The interesting bit comes when I look at the properties for the Index Seek:

Estimated number of rows = 1, Actual = 1,440. That’s quite a long way out. Of course here we have a trivial query so the massive underestimate isn’t affecting our plan. If we started joining to other tables though it would likely result in a massively inefficient plan – perhaps choosing a Nested Loops join over a Hash or Merge.

Note I’m using SQL Server 2012 for this test and I’m not using the Traceflag (2371) which reduces the threshold for statistics updates ( When do Statistics Get Updated? ):

So I’ve got nearly another 30,000 rows to insert before statistics get automatically updated and my estimates come into line. If I’m always querying for the current day then it’s going to be very rare that statistics are going to be able to help me with a good estimate.

So what’s the fix?

Before we get on to the methods that have been introduced to try and ameliorate this problem, if you face this sort of scenario you might want to consider whether you need to update your statistics objects more often than the auto-stats threshold. If you have a regular job to rebuild fragmented indexes then those indexes that get rebuilt will have their statistics refreshed – however that won’t cover the auto created statistics, and it won’t cover statistics for tables that get don’t get rebuilt.

So, if you don’t have a specific scheduled job to regularly update statistics that is definitely worth considering.

In terms of how SQL has changed to help us, from SQL Server 2005 SP1, the nature of columns began to be tracked, monitoring updates of statistics to understand how the data changes. This additional information can be seen if you enable traceflag 2388, then view the statistics. Let’s have a look at what’s gathered. First I’m going to add a couple more days of data, updating the statistics between each insert, then I run the following:

DBCC TRACEON(2388);
DBCC SHOW_STATISTICS('dbo.Events',IX_Events_EventDate);
DBCC TRACEOFF(2388);

What you see here is historical information about the updates to the statistics.
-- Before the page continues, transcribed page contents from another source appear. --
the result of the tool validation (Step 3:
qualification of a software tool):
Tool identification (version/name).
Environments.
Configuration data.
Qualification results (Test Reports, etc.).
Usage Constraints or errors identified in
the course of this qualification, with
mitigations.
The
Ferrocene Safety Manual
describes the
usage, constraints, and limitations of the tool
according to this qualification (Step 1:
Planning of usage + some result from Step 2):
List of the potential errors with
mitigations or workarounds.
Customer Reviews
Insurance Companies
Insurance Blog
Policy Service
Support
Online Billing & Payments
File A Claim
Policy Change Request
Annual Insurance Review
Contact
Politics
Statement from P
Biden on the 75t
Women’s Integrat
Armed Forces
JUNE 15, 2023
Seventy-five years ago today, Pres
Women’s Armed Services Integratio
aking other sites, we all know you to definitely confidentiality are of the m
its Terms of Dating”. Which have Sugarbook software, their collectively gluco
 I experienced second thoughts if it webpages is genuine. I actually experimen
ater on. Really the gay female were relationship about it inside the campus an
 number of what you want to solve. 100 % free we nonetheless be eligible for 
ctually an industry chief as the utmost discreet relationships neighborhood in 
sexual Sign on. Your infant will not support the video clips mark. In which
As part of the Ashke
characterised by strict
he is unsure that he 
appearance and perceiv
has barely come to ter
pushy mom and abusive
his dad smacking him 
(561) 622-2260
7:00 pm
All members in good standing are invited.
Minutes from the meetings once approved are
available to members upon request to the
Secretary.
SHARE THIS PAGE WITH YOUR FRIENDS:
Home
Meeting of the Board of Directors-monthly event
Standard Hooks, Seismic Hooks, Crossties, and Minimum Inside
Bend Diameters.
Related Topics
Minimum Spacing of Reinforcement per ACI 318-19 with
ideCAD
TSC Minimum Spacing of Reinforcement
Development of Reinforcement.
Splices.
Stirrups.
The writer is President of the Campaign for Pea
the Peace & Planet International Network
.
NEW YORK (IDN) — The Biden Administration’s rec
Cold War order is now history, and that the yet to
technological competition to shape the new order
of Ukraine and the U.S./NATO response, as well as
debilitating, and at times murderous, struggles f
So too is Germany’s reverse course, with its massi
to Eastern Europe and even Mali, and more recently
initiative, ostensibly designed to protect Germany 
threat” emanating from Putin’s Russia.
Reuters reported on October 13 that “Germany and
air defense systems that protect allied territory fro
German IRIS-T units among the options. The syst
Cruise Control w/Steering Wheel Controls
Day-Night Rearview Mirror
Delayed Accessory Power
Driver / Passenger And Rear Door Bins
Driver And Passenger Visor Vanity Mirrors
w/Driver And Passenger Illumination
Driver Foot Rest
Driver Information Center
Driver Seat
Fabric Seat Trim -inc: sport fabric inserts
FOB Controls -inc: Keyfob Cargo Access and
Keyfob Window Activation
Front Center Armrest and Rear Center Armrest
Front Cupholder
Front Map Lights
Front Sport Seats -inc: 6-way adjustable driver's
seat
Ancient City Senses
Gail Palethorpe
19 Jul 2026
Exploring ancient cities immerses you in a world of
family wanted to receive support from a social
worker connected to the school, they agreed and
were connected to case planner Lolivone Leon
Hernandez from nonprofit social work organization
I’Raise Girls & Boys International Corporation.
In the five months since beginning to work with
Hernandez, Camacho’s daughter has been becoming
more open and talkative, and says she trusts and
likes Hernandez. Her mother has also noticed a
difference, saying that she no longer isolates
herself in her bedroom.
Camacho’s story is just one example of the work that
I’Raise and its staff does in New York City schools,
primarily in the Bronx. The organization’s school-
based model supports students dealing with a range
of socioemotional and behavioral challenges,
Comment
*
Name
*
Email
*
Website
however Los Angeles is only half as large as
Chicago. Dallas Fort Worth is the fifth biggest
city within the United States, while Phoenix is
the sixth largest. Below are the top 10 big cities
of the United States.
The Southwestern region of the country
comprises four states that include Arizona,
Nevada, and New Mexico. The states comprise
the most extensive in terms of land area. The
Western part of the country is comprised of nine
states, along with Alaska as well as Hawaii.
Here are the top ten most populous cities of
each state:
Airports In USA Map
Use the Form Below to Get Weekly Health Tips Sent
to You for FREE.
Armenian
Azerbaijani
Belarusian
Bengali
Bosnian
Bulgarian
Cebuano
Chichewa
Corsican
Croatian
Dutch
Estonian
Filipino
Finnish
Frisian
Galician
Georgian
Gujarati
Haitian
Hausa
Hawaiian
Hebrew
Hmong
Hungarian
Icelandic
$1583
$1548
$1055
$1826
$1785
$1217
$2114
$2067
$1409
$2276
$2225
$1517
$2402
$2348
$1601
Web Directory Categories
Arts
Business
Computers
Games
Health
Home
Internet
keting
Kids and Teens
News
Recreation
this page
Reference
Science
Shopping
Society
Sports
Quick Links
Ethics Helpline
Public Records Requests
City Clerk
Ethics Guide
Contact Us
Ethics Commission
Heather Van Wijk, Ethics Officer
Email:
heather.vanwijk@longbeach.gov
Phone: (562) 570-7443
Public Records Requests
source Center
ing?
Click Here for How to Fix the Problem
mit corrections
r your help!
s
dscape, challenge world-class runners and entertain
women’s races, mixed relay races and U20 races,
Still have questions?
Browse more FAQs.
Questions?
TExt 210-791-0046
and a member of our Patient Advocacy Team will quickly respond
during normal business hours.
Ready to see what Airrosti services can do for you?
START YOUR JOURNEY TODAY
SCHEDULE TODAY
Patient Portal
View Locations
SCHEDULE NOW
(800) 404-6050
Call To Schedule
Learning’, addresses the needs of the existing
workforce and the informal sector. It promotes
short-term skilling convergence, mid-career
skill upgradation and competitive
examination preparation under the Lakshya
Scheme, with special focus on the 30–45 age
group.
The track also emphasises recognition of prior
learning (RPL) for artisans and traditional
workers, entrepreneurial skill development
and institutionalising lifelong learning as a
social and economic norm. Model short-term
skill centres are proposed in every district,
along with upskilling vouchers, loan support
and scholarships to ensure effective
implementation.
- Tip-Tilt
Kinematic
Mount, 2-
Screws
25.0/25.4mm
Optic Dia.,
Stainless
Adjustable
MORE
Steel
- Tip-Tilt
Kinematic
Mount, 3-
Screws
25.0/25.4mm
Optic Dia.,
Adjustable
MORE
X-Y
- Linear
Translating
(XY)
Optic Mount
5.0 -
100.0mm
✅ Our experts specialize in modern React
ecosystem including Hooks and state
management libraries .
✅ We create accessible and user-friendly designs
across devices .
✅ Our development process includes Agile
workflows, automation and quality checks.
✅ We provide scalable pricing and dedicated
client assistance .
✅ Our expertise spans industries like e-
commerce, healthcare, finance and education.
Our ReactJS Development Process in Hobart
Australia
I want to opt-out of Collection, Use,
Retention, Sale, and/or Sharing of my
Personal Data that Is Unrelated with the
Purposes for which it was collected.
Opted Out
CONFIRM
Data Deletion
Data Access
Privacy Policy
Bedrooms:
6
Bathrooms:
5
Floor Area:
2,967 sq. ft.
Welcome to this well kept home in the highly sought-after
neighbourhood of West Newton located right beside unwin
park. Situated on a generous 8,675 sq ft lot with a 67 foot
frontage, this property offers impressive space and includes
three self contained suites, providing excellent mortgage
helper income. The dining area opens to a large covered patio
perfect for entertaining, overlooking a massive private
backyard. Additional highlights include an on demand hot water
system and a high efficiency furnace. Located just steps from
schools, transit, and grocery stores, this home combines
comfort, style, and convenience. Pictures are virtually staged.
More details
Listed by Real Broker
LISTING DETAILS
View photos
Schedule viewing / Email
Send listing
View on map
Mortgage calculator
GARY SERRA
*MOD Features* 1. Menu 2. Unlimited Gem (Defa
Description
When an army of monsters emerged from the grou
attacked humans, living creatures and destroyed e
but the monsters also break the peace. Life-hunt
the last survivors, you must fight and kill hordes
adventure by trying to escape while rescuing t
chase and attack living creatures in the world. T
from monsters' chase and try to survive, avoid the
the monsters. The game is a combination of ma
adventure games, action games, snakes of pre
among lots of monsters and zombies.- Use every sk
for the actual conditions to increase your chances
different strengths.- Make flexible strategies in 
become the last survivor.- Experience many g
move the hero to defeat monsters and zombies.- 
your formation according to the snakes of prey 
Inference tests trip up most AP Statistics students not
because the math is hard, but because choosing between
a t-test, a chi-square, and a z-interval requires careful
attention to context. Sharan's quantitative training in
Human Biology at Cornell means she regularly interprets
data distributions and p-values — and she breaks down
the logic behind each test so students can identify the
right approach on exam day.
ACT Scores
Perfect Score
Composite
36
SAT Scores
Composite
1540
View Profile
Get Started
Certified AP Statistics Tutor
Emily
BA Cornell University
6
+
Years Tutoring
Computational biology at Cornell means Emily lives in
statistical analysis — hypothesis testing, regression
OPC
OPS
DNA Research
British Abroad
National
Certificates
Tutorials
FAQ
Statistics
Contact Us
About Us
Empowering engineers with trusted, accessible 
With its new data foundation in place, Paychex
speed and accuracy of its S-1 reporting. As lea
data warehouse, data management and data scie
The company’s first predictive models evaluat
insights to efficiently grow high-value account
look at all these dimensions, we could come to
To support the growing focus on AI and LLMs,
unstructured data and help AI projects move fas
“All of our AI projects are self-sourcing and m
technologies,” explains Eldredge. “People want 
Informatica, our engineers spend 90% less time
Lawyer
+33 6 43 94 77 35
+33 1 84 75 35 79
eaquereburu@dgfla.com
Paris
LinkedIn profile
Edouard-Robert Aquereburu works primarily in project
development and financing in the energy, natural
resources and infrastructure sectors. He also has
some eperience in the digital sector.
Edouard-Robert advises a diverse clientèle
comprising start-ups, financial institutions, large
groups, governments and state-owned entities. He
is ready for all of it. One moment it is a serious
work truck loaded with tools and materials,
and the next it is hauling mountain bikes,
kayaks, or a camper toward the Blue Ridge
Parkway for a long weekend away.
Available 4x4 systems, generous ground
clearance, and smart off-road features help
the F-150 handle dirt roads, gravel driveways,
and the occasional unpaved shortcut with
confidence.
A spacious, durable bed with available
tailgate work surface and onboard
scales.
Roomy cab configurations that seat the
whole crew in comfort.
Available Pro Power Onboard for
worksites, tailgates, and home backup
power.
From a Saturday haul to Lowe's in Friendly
This is undocumented stuff, but some of what we see we can work out the meaning for. In particular we can see how many rows were inserted since the last statistics update, and how many of those values were above the top of the old histogram. We also see a column “Leading Column Type” which has a value of “Unknown”.

Now I’m going to insert another day’s date and update the statistics once more, then we’ll look at this again:

You can see that now we have a Leading Column Type of “Ascending”. After three updates to the statistics where the Leading Value was only increasing each time, SQL Server will identify that it is an ascending column. It must be at least three updates before SQL will recognise this, and if that stops being the case (i.e. some lower values are inserted) then the next statistics update will reset this until we again get three consecutive updates with only increasing values.

This happens in the background and you don’t need the traceflag 2388 to make it happen –that is just so you can see what is going on.

The obvious question is, now SQL knows my column is ascending, has that affected the estimation for my query? Before we look I’ll insert another day of data so there is some data beyond the histogram, and then I’ll query again:

SELECT *
FROM dbo.Events
WHERE EventDate > '20170415'
OPTION (RECOMPILE);

And the properties from the execution plan:

So nope. Nothing has changed.

Yet…

To tell the query optimizer to take advantage of this extra information for ascending keys we have traceflag 2389. Let’s enable that and run the query again:

DBCC TRACEON(2389);

SELECT *
FROM dbo.Events
WHERE EventDate > '20170415'
OPTION (RECOMPILE);

The properties:

Voila! SQL Server has now estimated my rowcount perfectly.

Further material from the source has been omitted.